Wie war das mit Galileo Galilei?
„Ein kleiner Schritt für einen Menschen: An einem Frühsommertag 1633 verlas Galileo Galilei im römischen Dominikanerkloster Santa Maria sopra Minerva ein Dokument der Inquisition, mit dem er seiner Lehre von der Erdbewegung um die Sonne abschwor. Der Akt rettete ihm das Leben, aber er wurde zum Symbol einer Spaltung zwischen Naturwissenschaft und Kirchenlehre. Erst dreieinhalb Jahrhunderte nach dem Tod des knorrigen Gelehrten vollzog Johannes Paul II. am 31. Oktober 1992 so etwas wie eine Versöhnung.“ (Katholisch.de)
Jahrhunderte mussten vergehen, bis die Schandtat des italienischen Naturwissenschaftlers vom Vatikan vergeben wurde. Die Katholische Kirche sichert -–wenn auch in sicherem Abstand – den Fortschritt der Neugierigen ab, und fühlt sich dennoch bestätigt: das Mysterium bleibt, auch wenn die Menschheit den Schleier der Unwissenheit planmäßig zerstört. Fortschritt wird zum unaufhebbaren Drang der Geschöpfe, in die Geheimnisse des himmlischen Vaters einzudringen.
Naturwissenschaft – einst die entschiedenste Gegnerin der Kirche – ist zum gläubigen Bestandteil der Theologie geworden. Das ist das Geheimnis der Kirche: was sich ungebärdig zeigt, wird am heftigsten bekämpft. Zeigt es sich unbesiegbar, wird es zum Bestandteil des Glaubens. Der Name des Herrn sei gepriesen.
Und die Naturwissenschaft? Macht mit – und beugt sich. Der neue Papst ist ein Amerikaner und scheint keine Probleme zu haben, das Silicon Valley zum heiligen Zentrum der Wissenschaften zu erheben.
Musk und Zuckerberg, die sich schon heute als allwissende Götter der Erde präsentieren, sind bereits dabei, das erste Treffen zwischen Heiligen und Wissenden vorzubereiten.
Musk wird zwar einige Probleme bekommen, seine wachsende Kinderschar von vielen Müttern vor dem papa christianorum zu rechtfertigen, doch CHatGBT ist schon dabei, den vatikanischen Knoten zu lösen. Es gibt keine Probleme, die für die KI unlösbar wären. Ihr werdet sehen.
Wenn der Glaube an das Unendliche und das Wissen des Unendlichen sich vereinigen, kann der irdischen Schöpfung nichts mehr passieren. Für immer werden wir gerettet sein.

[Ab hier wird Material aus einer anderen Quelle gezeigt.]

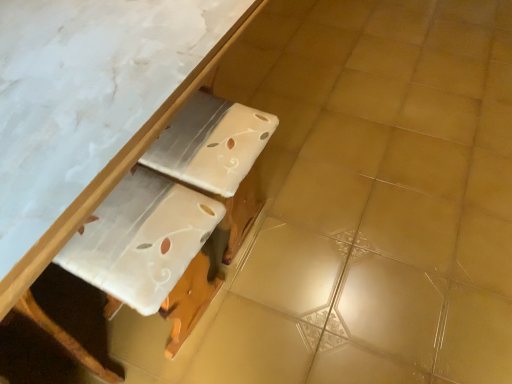 Question: Is white glossy table at upper center oriented towards white glossy cardboard at center?

Choices:
 (A) yes
 (B) no

Answer: (A)

Question: From a real-world perspective, is white glossy table at upper center over white glossy cardboard at center?

Choices:
 (A) no
 (B) yes

Answer: (B)

Question: Would you say white glossy table at upper center is a long distance from white glossy cardboard at center?

Choices:
 (A) no
 (B) yes

Answer: (A)

Question: From the image's perspective, is white glossy table at upper center on white glossy cardboard at center?

Choices:
 (A) yes
 (B) no

Answer: (A)

Question: Considering the relative positions of white glossy table at upper center and white glossy cardboard at center in the image provided, is white glossy table at upper center behind white glossy cardboard at center?

Choices:
 (A) no
 (B) yes

Answer: (A)

Question: Considering the relative sizes of white glossy table at upper center and white glossy cardboard at center in the image provided, is white glossy table at upper center shorter than white glossy cardboard at center?

Choices:
 (A) no
 (B) yes

Answer: (A)

Question: Considering the relative sizes of white glossy cardboard at center and white glossy table at upper center in the image provided, is white glossy cardboard at center thinner than white glossy table at upper center?

Choices:
 (A) yes
 (B) no

Answer: (A)

Question: Is white glossy cardboard at center facing towards white glossy table at upper center?

Choices:
 (A) no
 (B) yes

Answer: (B)

Question: Is white glossy cardboard at center positioned behind white glossy table at upper center?

Choices:
 (A) yes
 (B) no

Answer: (A)

Question: Is white glossy cardboard at center at the right side of white glossy table at upper center?

Choices:
 (A) yes
 (B) no

Answer: (A)

Question: From a real-world perspective, is white glossy cardboard at center on top of white glossy table at upper center?

Choices:
 (A) no
 (B) yes

Answer: (A)

Question: Does white glossy cardboard at center have a smaller size compared to white glossy table at upper center?

Choices:
 (A) no
 (B) yes

Answer: (B)

Question: Relative to white glossy cardboard at center, is white glossy table at upper center in front or behind?

Choices:
 (A) behind
 (B) front

Answer: (B) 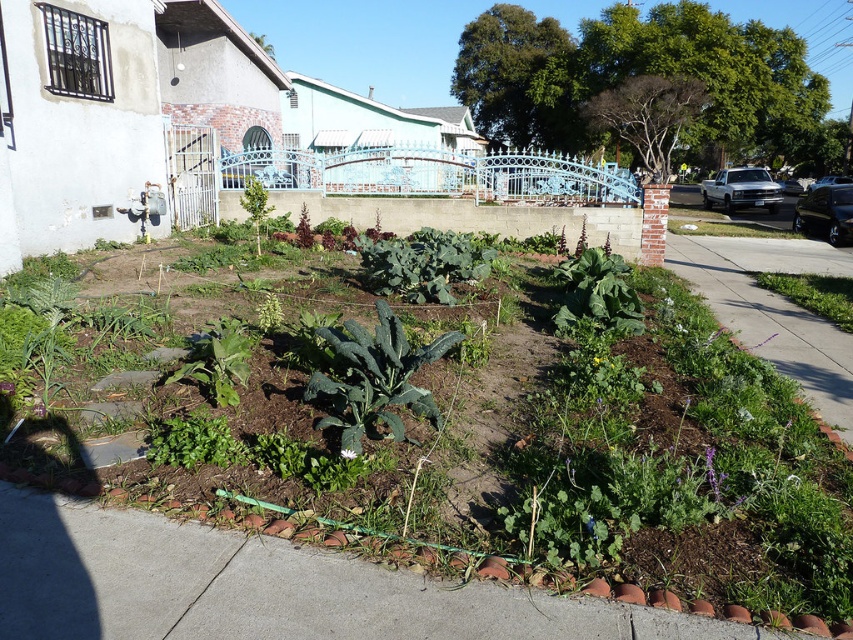 Can you confirm if green leafy vegetables at center is positioned below green grass at lower right?

Indeed, green leafy vegetables at center is positioned under green grass at lower right.

Who is positioned more to the left, green leafy vegetables at center or green grass at lower right?

Positioned to the left is green leafy vegetables at center.

Where is `green leafy vegetables at center`? The image size is (853, 640). green leafy vegetables at center is located at coordinates (518, 468). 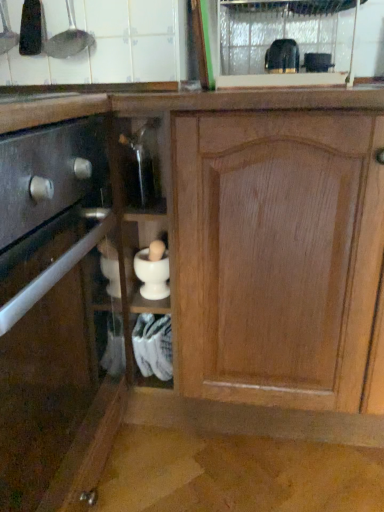 Question: Considering the positions of black plastic toaster at upper center, the 5th appliance when ordered from left to right, and matte black drawer at left, the 1th cabinetry when ordered from left to right, in the image, is black plastic toaster at upper center, the 5th appliance when ordered from left to right, taller or shorter than matte black drawer at left, the 1th cabinetry when ordered from left to right,?

Choices:
 (A) short
 (B) tall

Answer: (A)

Question: From the image's perspective, is black plastic toaster at upper center, the 5th appliance when ordered from left to right, located above or below matte black drawer at left, acting as the 2th cabinetry starting from the right?

Choices:
 (A) above
 (B) below

Answer: (A)

Question: Estimate the real-world distances between objects in this image. Which object is closer to the metallic spoon at upper left, which ranks as the 5th appliance in right-to-left order?

Choices:
 (A) transparent plastic glass door at upper center
 (B) black plastic toaster at upper center, positioned as the 2th appliance in right-to-left order
 (C) matte black drawer at left, acting as the 2th cabinetry starting from the right
 (D) white matte mortar and pestle at center, positioned as the 4th appliance in left-to-right order
 (E) wooden cabinet at center, which is the second cabinetry in left-to-right order

Answer: (B)

Question: Considering the real-world distances, which object is closest to the transparent glass bottle at center, acting as the 4th appliance starting from the right?

Choices:
 (A) wooden cabinet at center, which is the second cabinetry in left-to-right order
 (B) white matte mortar and pestle at center, which appears as the 3th appliance when viewed from the right
 (C) metallic silver ladle at upper left, placed as the 6th appliance when sorted from right to left
 (D) transparent plastic glass door at upper center
 (E) metallic spoon at upper left, which ranks as the 5th appliance in right-to-left order

Answer: (B) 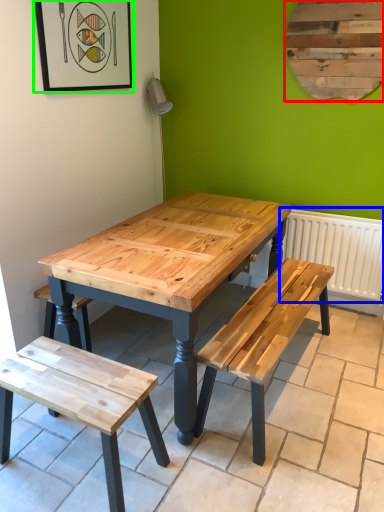 Question: Which is nearer to the bulletin board (highlighted by a red box)? radiator (highlighted by a blue box) or picture frame (highlighted by a green box).

Choices:
 (A) radiator
 (B) picture frame

Answer: (A) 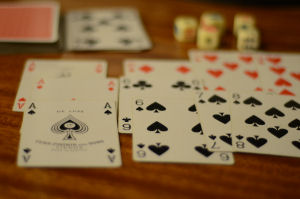 You are a GUI agent. You are given a task and a screenshot of the screen. Output one action in this format:
    pyautogui.click(x=<x>, y=<y>)
    Task: Click on the wood stain/varnish
    This screenshot has height=199, width=300.
    Given the screenshot: What is the action you would take?
    pyautogui.click(x=75, y=194), pyautogui.click(x=107, y=182), pyautogui.click(x=254, y=174), pyautogui.click(x=229, y=185), pyautogui.click(x=234, y=175), pyautogui.click(x=253, y=161), pyautogui.click(x=159, y=57), pyautogui.click(x=159, y=29), pyautogui.click(x=153, y=14), pyautogui.click(x=6, y=90) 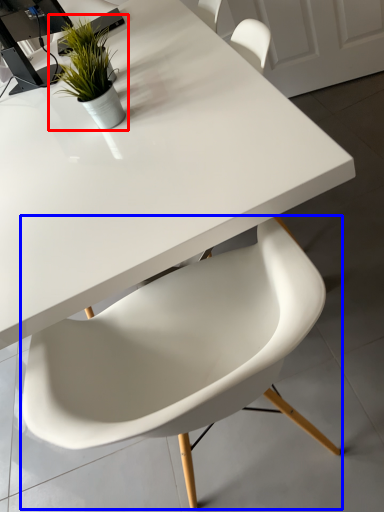 Question: Among these objects, which one is farthest to the camera, houseplant (highlighted by a red box) or chair (highlighted by a blue box)?

Choices:
 (A) houseplant
 (B) chair

Answer: (A) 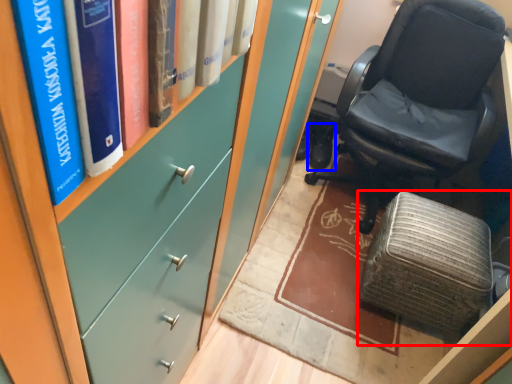 Question: Which object appears farthest to the camera in this image, furniture (highlighted by a red box) or footwear (highlighted by a blue box)?

Choices:
 (A) furniture
 (B) footwear

Answer: (B) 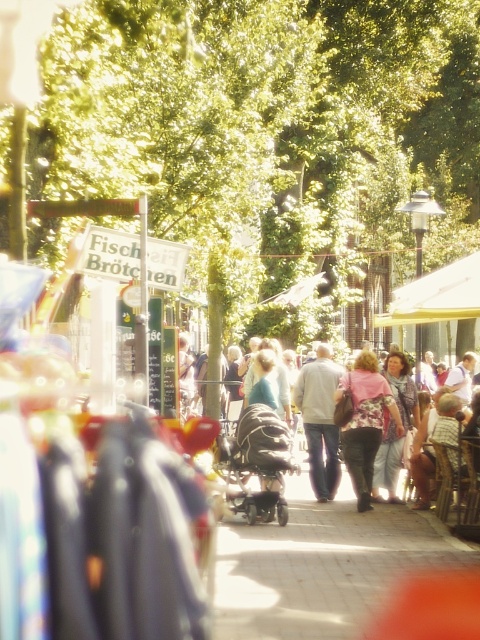 You are a vendor at the market and need to arrange the blue denim jeans at center and the light blue fabric dress at center closer together to save space. How much closer should you move them to reduce the space between them by half?

To reduce the space between the blue denim jeans at center and the light blue fabric dress at center by half, you should move them closer so that the distance between them becomes 0.54 meters. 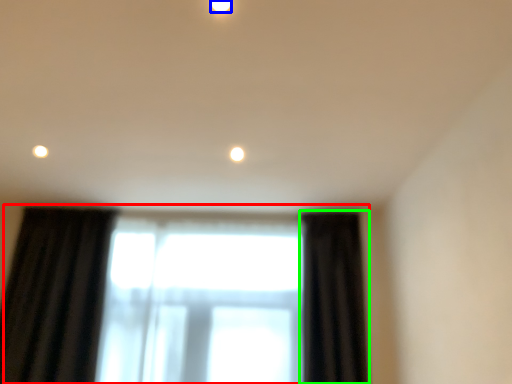 Question: Based on their relative distances, which object is nearer to window (highlighted by a red box)? Choose from lighting (highlighted by a blue box) and curtain (highlighted by a green box).

Choices:
 (A) lighting
 (B) curtain

Answer: (B) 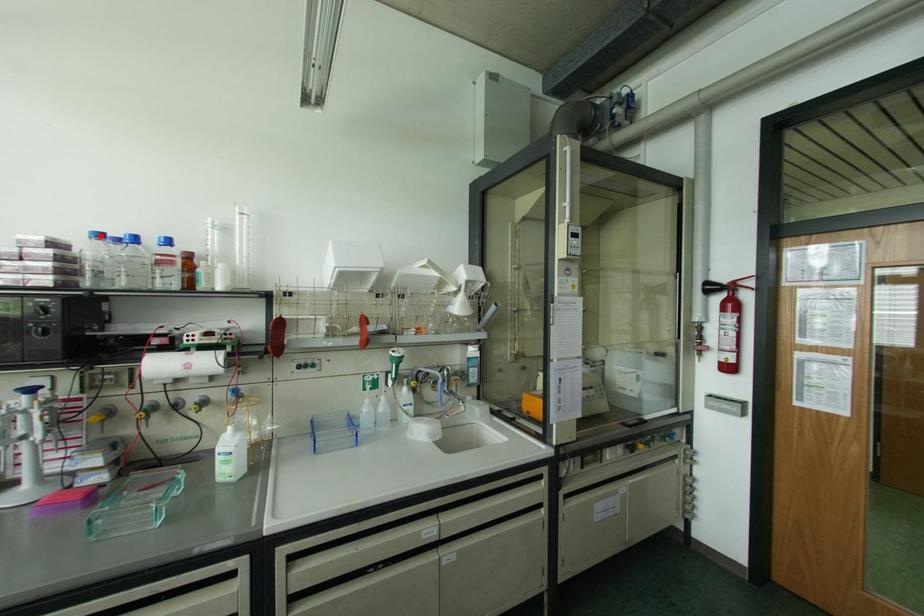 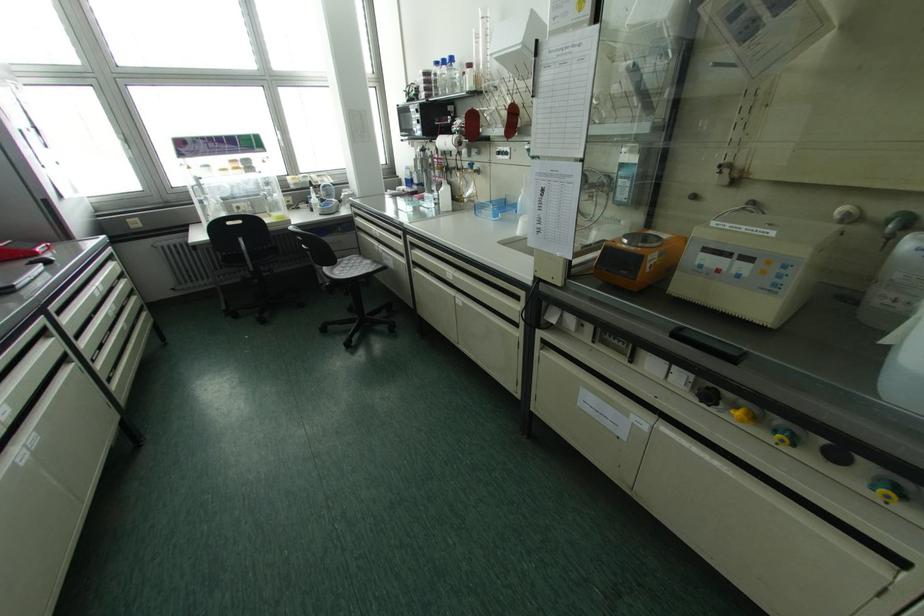 The point at the highlighted location is marked in the first image. Where is the corresponding point in the second image?

(435, 63) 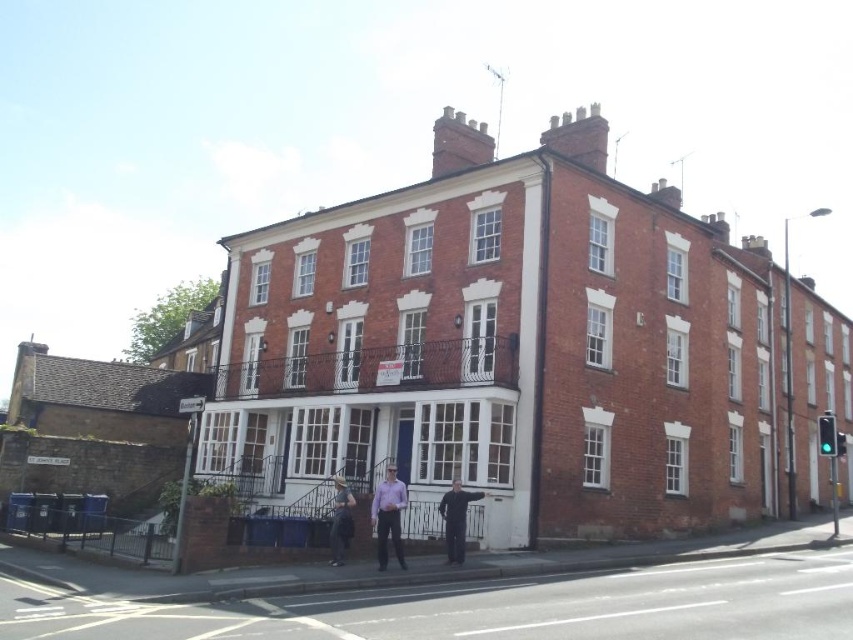 Question: Is purple cotton shirt at center above black matte suit at center?

Choices:
 (A) yes
 (B) no

Answer: (A)

Question: Which object appears farthest from the camera in this image?

Choices:
 (A) dark blue jeans at center
 (B) purple cotton shirt at center
 (C) black matte suit at center

Answer: (C)

Question: Which of these objects is positioned closest to the dark blue jeans at center?

Choices:
 (A) purple cotton shirt at center
 (B) black matte suit at center

Answer: (A)

Question: Which of the following is the farthest from the observer?

Choices:
 (A) black matte suit at center
 (B) purple cotton shirt at center
 (C) dark blue jeans at center

Answer: (A)

Question: Is purple cotton shirt at center to the left of black matte suit at center from the viewer's perspective?

Choices:
 (A) no
 (B) yes

Answer: (B)

Question: Is purple cotton shirt at center bigger than black matte suit at center?

Choices:
 (A) yes
 (B) no

Answer: (A) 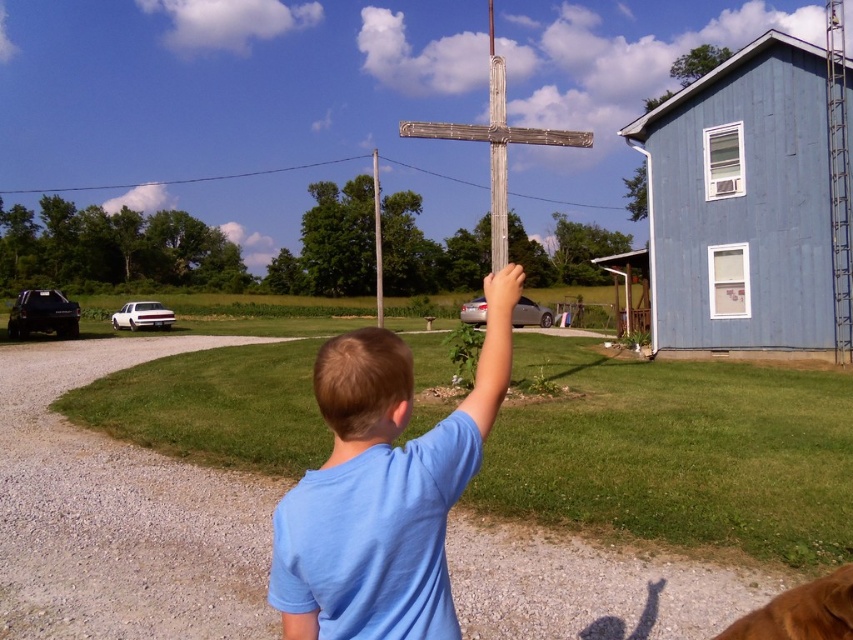 Which is more to the left, blue cotton shirt at center or brown wooden telegraph pole at center?

brown wooden telegraph pole at center

Does blue cotton shirt at center appear on the left side of brown wooden telegraph pole at center?

In fact, blue cotton shirt at center is to the right of brown wooden telegraph pole at center.

Describe the element at coordinates (386, 472) in the screenshot. This screenshot has height=640, width=853. I see `blue cotton shirt at center` at that location.

You are a GUI agent. You are given a task and a screenshot of the screen. Output one action in this format:
    pyautogui.click(x=<x>, y=<y>)
    Task: Click on the blue cotton shirt at center
    This screenshot has height=640, width=853.
    Given the screenshot: What is the action you would take?
    pyautogui.click(x=386, y=472)

Does wooden cross at upper center have a greater width compared to brown wooden telegraph pole at center?

Indeed, wooden cross at upper center has a greater width compared to brown wooden telegraph pole at center.

Is the position of wooden cross at upper center less distant than that of brown wooden telegraph pole at center?

Yes.

Between point (468, 131) and point (375, 257), which one is positioned in front?

Positioned in front is point (468, 131).

Identify the location of wooden cross at upper center. This screenshot has width=853, height=640. pos(496,148).

Can you confirm if brown furry dog at lower right is taller than brown wooden telegraph pole at center?

No, brown furry dog at lower right is not taller than brown wooden telegraph pole at center.

Who is higher up, brown furry dog at lower right or brown wooden telegraph pole at center?

Positioned higher is brown wooden telegraph pole at center.

Who is more forward, (x=809, y=596) or (x=376, y=237)?

Point (x=809, y=596)

In order to click on brown furry dog at lower right in this screenshot , I will do `click(801, 611)`. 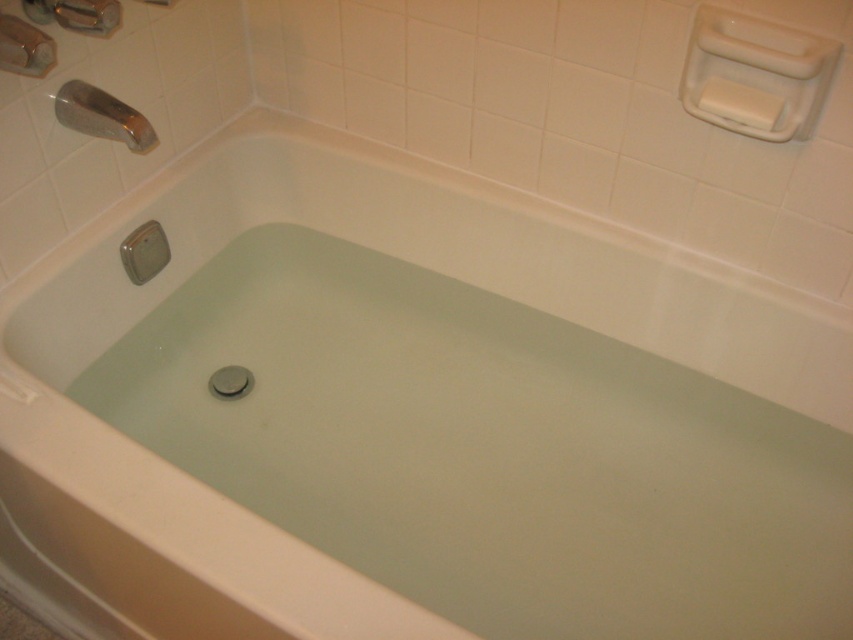 You are a contractor assessing bathroom fixtures. You need to install a new showerhead between the polished chrome faucet at upper left and the white matte soap at upper right. Which fixture should you move closer to the viewer to make space?

You should move the polished chrome faucet at upper left closer to the viewer because it is currently further away than the white matte soap at upper right, so adjusting its position would create space for the new showerhead.

You are standing in the bathroom and want to reach a point that is 1.08 meters away from you. Can you confirm if the point at coordinates point (x=68, y=122) is exactly that distance away?

The point (x=68, y=122) is exactly 1.08 meters away from the viewer, so yes, the point at coordinates point (x=68, y=122) is exactly 1.08 meters away.

You are a plumber inspecting the bathroom and need to locate the polished chrome faucet at upper left. According to the coordinates provided, where exactly is it positioned?

The polished chrome faucet at upper left is located at point (102, 115). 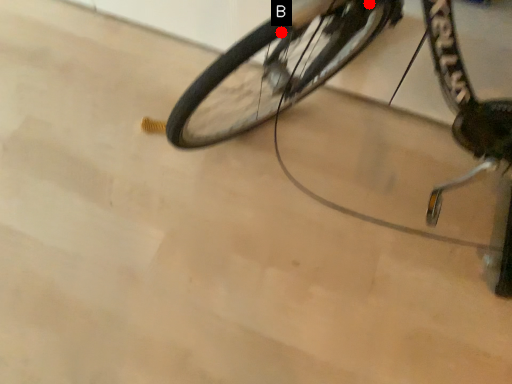 Question: Two points are circled on the image, labeled by A and B beside each circle. Among these points, which one is nearest to the camera?

Choices:
 (A) A is closer
 (B) B is closer

Answer: (B)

Das spürt auch schon der unbesiegbar scheinende Erzkatholik Jens Spahn, der nichts unterlässt, um Merz auf den Berliner Thron zu folgen. Schon war er zu sehen, wie er in der Kirche aufrecht vor Gott sitzt und den Herrn bittet, seine Karriere siegreich zu vollenden.
Spahn gehört zu jenen Gläubigen, die ihre Heilige Schrift für ein unerschöpfliches Reservoir göttlicher Offenbarungen halten. Da gibt es keinen Spruch, den es nicht gäbe, um das Leben der Seinen zu heiligen.
„»Unser Kompass ist das christliche Bild vom Menschen«, heißt es auf Seite eins. »Wir sehen immer zuerst den einzelnen Menschen mit seiner unantastbaren Würde und seinen individuellen Fähigkeiten. … Wir begegnen der Welt in Demut, weil wir wissen, dass wir nicht die letzte Wahrheit kennen.«“ (SPIEGEL.de)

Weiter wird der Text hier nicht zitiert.